> **Task to carry out**
When the listing below reaches the line that has "JIMI koiratarha", start reproducing exactly; stop after the line that has "ps, elles apportent à vos", and drop the pictures.

> **Records supplied**
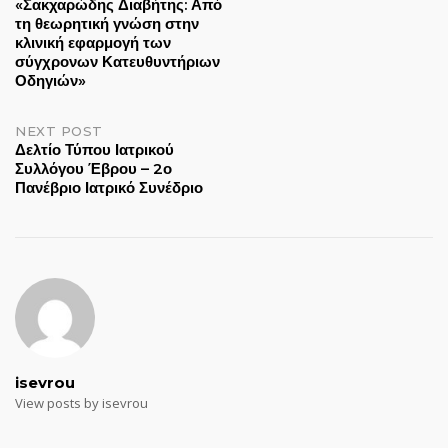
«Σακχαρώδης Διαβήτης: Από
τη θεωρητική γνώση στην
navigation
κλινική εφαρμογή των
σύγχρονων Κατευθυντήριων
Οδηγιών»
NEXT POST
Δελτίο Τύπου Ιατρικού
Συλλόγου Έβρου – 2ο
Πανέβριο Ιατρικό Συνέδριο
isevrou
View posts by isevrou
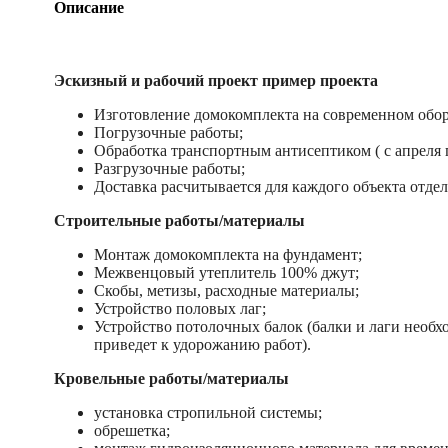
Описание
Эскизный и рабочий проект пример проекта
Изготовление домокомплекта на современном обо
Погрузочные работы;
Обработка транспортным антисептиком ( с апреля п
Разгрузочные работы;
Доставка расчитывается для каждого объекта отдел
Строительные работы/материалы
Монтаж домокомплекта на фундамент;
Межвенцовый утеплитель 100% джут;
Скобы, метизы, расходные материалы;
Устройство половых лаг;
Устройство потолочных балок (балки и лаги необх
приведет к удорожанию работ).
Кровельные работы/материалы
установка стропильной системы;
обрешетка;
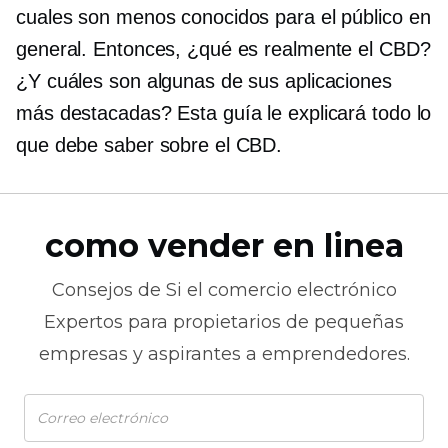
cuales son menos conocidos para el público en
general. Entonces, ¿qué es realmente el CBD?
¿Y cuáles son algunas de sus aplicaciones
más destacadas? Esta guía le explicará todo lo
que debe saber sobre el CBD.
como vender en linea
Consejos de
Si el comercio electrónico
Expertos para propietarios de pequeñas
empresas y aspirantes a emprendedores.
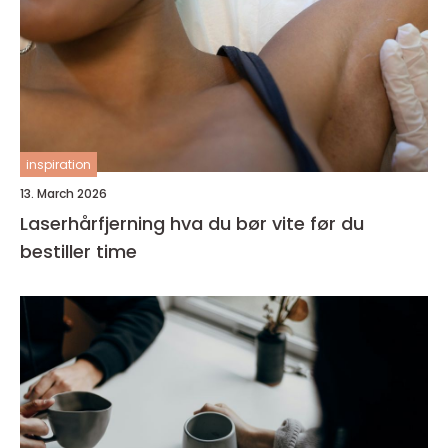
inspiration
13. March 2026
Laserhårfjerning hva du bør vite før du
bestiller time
...
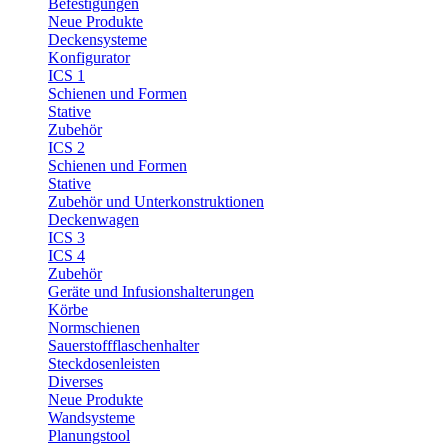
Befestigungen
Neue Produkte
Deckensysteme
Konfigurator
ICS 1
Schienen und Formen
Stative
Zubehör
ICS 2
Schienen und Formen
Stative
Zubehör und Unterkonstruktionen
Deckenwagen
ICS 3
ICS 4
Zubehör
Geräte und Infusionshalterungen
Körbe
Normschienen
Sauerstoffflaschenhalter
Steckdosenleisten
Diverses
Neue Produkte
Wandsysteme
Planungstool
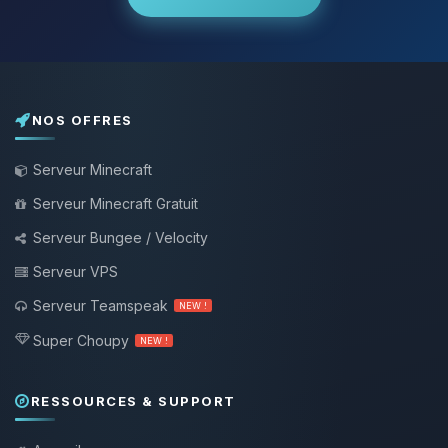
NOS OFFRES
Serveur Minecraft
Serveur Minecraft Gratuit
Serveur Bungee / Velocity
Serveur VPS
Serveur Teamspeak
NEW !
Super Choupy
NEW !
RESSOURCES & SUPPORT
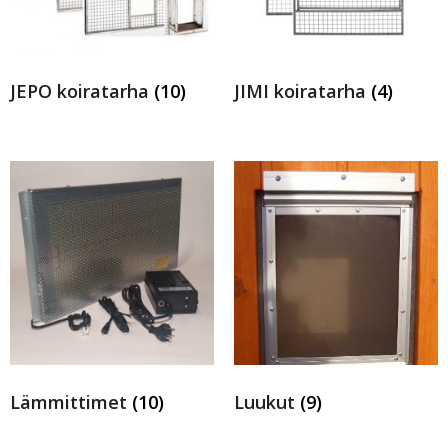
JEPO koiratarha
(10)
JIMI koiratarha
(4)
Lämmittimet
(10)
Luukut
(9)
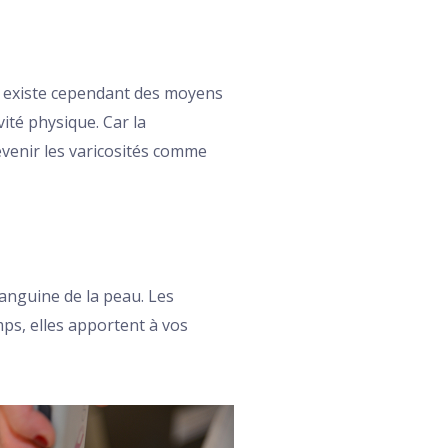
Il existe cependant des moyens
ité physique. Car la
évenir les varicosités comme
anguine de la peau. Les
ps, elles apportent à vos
...
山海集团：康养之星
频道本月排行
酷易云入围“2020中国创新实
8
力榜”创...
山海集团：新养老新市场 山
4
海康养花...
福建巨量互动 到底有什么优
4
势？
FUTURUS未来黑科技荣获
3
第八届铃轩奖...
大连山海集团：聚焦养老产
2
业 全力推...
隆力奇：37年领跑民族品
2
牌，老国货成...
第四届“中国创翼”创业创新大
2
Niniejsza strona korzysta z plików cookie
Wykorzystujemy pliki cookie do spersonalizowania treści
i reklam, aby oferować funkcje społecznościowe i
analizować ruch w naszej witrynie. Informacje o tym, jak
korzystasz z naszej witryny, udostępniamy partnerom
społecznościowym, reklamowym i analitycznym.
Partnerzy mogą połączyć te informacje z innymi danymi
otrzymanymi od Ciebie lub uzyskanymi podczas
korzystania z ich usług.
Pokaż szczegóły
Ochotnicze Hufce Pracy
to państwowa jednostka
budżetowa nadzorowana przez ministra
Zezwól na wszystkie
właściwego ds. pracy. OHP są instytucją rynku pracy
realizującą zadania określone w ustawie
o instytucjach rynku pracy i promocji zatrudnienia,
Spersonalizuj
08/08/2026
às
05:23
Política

> **Solution for this task**
JIMI koiratarha
(4)
Lämmittimet
(10)
Luukut
(9)
Il existe cependant des moyens
ité physique. Car la
évenir les varicosités comme
anguine de la peau. Les
ps, elles apportent à vos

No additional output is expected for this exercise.